Blinatumomab holds promise for relapsed B-ALL in children/AYAs
The bi-specific T-cell engaging antibody blinatumomab bested chemotherapy as a post-reinduction consolidation prior to transplant in children and adolescents and young adults (AYAs) with first-relapse B-cell acute lymphoblastic leukaemia (B-ALL), according to phase III data presented at ASH 2019, highlighting the potential of blinatumomab as a new standard of care in this setting.
Despite dramatic improvements in cure rates over the years, survival remains poor for first relapse of B-ALL in this patient subgroup especially for early relapses, said study author Dr Patrick Brown from the Sidney Kimmel Comprehensive Cancer Center, Johns Hopkins University in Baltimore, Maryland, US. “[We thus sought] to determine if substituting chemotherapy with blinatumomab as intensive consolidation after initial induction chemotherapy would improve survival in [this setting].”
Following risk assignment of participants with first-relapse B-ALL after receiving 1 month of induction chemotherapy (median age 9 years, 16 percent AYAs), 208 with HR/IR* were randomized 1:1 to receive either two blocks of consolidation chemotherapy (4 weeks each block) or two continuous infusions of blinatumomab 15 µg/m2/day (28 days each infusion, then 7 days off). [ASH 2019, abstract LBA1]
After a median follow-up of 1.4 years, blinatumomab demonstrated superior efficacy over chemotherapy as reflected by the improvements in disease-free survival (59 percent vs 41 percent; p=0.05) and overall survival (79 percent vs 59 percent; p=0.005).
Blinatumomab was well tolerated, with fully reversible adverse events (AEs) and no AE-related deaths. The rates of grade 3/4 febrile neutropenia, infection, sepsis, and mucositis were strikingly higher with chemotherapy during the first post-randomization block (p<0.001 for all). “These differences were even more striking during the second post-randomization block … with the exception of mucositis,” said Brown.
Of note were the four toxic deaths with chemotherapy, noted Brown. “[These were] all infections … three of [which] were AYAs, suggesting the enhanced chemotoxicity in this subset ... [This] is something that can be seen in prior studies of ALL … The improvement in survival with immunotherapy in the relapse setting may be particularly important in the AYA population since the burden seems to be greatest [in this cohort].”
In terms of MRD** response, induction chemotherapy did not appear to generate benefit, given the similar fraction of participants achieving an MRD-negative status in the chemotherapy and the blinatumomab arms (22 percent vs 18 percent). This, according to Brown, underscores the limited efficacy of chemotherapy in early relapse.

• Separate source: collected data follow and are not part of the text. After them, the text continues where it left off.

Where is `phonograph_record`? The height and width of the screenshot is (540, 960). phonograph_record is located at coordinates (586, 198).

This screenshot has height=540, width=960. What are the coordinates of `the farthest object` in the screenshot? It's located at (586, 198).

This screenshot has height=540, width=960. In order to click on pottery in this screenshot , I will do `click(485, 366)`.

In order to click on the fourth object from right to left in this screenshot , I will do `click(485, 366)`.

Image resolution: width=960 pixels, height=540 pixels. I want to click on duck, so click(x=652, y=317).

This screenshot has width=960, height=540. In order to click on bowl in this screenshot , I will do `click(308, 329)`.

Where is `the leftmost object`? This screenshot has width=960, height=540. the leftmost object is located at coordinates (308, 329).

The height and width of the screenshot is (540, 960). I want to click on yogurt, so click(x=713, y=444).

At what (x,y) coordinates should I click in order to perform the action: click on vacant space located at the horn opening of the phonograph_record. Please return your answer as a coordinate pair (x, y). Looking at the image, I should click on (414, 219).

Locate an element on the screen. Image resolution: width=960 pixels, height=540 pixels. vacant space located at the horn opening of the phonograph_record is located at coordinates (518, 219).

However, a striking difference in MRD negativity was observed between the two arms following the post-randomization regimens. At the first post-randomization cycle, 29 percent of chemotherapy recipients achieved MRD negativity whereas in the blinatumomab arm, the rate was much higher at 76 percent. This effect persisted until the second post-randomization cycle (33 percent vs 66 percent for chemotherapy and blinatumomab, respectively).

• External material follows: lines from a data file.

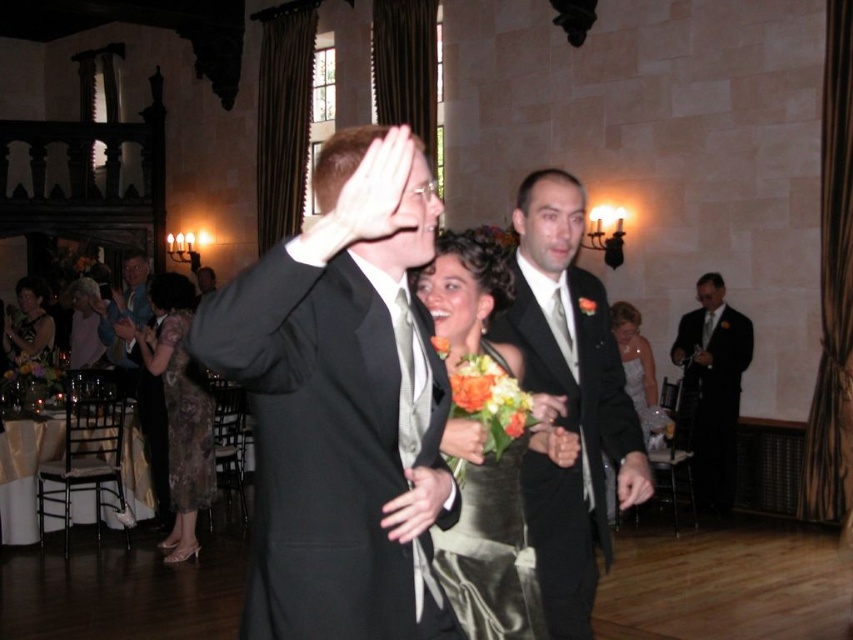 Question: Which object appears closest to the camera in this image?

Choices:
 (A) printed silk dress at left
 (B) black satin suit at center
 (C) light blue suit at left

Answer: (B)

Question: Among these points, which one is farthest from the camera?

Choices:
 (A) (490, 538)
 (B) (30, 300)

Answer: (B)

Question: Which object appears farthest from the camera in this image?

Choices:
 (A) black satin suit at center
 (B) printed silk dress at left
 (C) shiny black suit at center

Answer: (B)

Question: Does printed silk dress at lower left appear over light blue suit at left?

Choices:
 (A) yes
 (B) no

Answer: (A)

Question: Is matte black suit at right smaller than light pink fabric dress at upper left?

Choices:
 (A) no
 (B) yes

Answer: (B)

Question: Does printed silk dress at left have a greater width compared to light pink fabric dress at upper left?

Choices:
 (A) no
 (B) yes

Answer: (A)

Nonetheless, the more pronounced MRD response with blinatumomab during the first post-randomization cycle raises the question of whether a second cycle is warranted for patients who have already achieved MRD clearance in the first cycle, Brown pointed out.
With regard to transplant bridging, only 45 percent of chemotherapy recipients were able to proceed to transplant as opposed to 73 percent in the blinatumomab arm.
The triple advantage
Brown attributed the survival improvements with blinatumomab to three factors: the higher rates of MRD response, fewer and less severe toxicities, and greater likelihood of proceeding to transplant.
“Blinatumomab recipients were more likely to have residual disease in their bone marrow cleared than patients receiving chemotherapy. [Moreover,] serious AE rates were much lower in the blinatumomab vs chemotherapy arm,” explained Brown. “The primary AEs observed with chemotherapy included life-threatening or even fatal infections. This was not seen with blinatumomab,” he continued.
“Lastly, blinatumomab recipients were far more likely to successfully proceed to therapy to receive a bone marrow transplant,” added Brown. “Since transplant is deemed as the … best chance of cure for these patients, we believe a significant contributor to the improved survival for blinatumomab is the ability to successfully bridge to transplant … This factor is particularly important.”
Future investigation will explore optimization of immunotherapy in this setting through strategies such as combining blinatumomab with checkpoint inhibitors, attempting to use immunotherapy to replace/augment reinduction chemotherapy, and investigating the ability of CAR*** T-cells to replace/augment transplant, said Brown.